出産した女性が心身共に健康であることは、健全な子育てのための必須条件。最近になってやっと、さかんに産後ケアの必要性が叫ばれるようになってきましたが、現場ではまだまだ支援が足りていないというのが実状のようです。
そんな中、近年「産後ドゥーラ」というものが日本でも誕生し、話題となっています。
産後ドゥーラとは、産後の大変な時期の女性に寄り添い、子育てが軌道に乗るまで、家事や育児だけでなく、精神面でも全面にサポートする新しい職業。
今回、産後ケアの現状と必要性について、一般社団法人ドゥーラ協会の代表理事であり、現役の開業助産師である宗祥子さんにお話をうかがってきました。
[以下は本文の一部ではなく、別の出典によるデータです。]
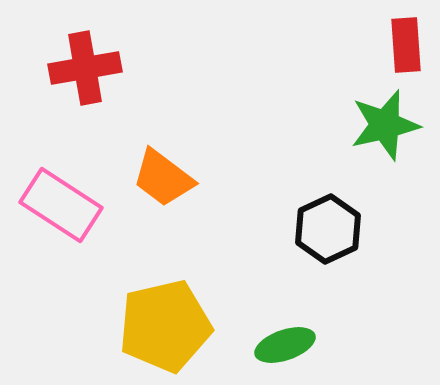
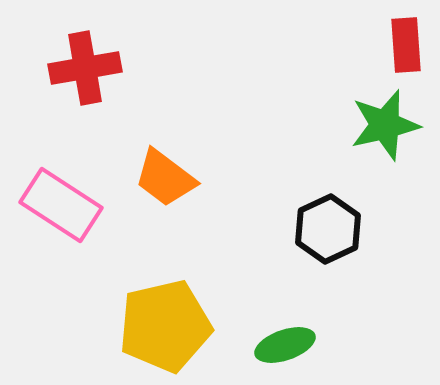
orange trapezoid: moved 2 px right
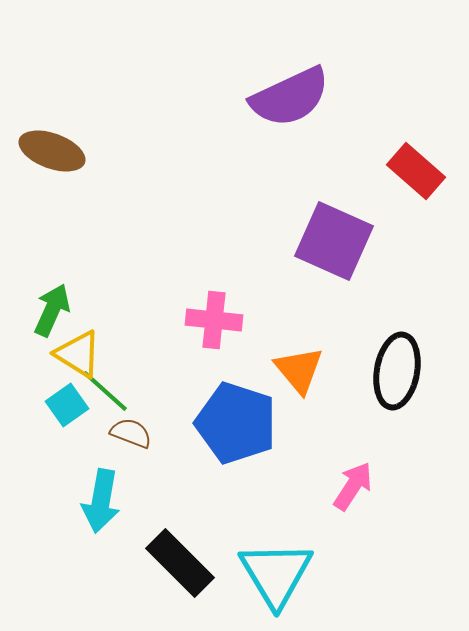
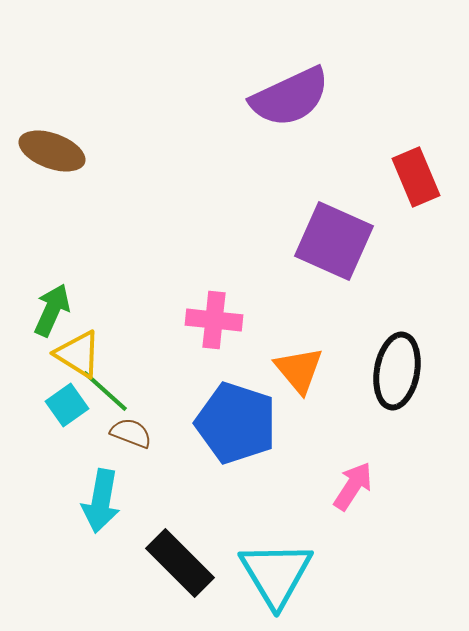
red rectangle: moved 6 px down; rotated 26 degrees clockwise
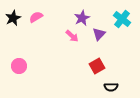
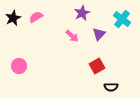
purple star: moved 5 px up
“うつ”だけでは片付けられない、産後に自殺する母親が多い理由
――さっそくですが、今、産後うつになる人が非常に増えているといいます。最悪の場合、赤ちゃんがいるのに産後うつの果てに自殺してしまう人がいるというのは、にわかには信じがたいのですが…
宗祥子さん(以下、宗):「赤ちゃんがいるのに」ではなく、「赤ちゃんがいるから」なんです。
――そうですね…! 出産がゴールになってしまっているからでしょうか。
宗:それが最近では、「妊娠がゴール」の人もいるんですね。不妊治療などしている方だと特に。
――うーん、たしかに出産や妊娠は華やかなイメージがありますが、その後に続く子育ては生活そのものですから、想像がしにくいのかもしれませんね…。
産後の大変な時期を、若かったり、体力があったり、または気合いで乗り切ってしまう人の中には、子どもが歩きだす時期を過ぎてから、心身共に疲れが出てしまう人もいるのではないでしょうか。
宗:そうならないためにも、産後にしっかり休むことは必要なのだと感じています。
産後はいろんな痛みが身体に残っているということがあまり知られていないんです。会陰切開や帝王切開の傷は癒えるのに時間がかかりますし、授乳し始めは乳首が切れたりして相当痛いです。
また、無痛分娩は楽かといったら、そんなことはなくて、麻酔が切れた後、腰がすごく痛いんですよ。
会陰切開も会陰の伸びが十分ではないために、通常の分娩より深く切開する場合が多いようです。麻酔の副作用で頭痛がある場合もありますし。
自分の身体の回復がままならないまま、赤ちゃんに気を向けることは難しいですよね。
――たしかに、どんなに安産でも出血はしますし、ふつうに考えたら、大けがですよね。
宗:そうです。開いた骨盤が戻るのにも時間がかかります。
日本人の生活は欧米化しましたが、身体はまだまだアジア人なのです。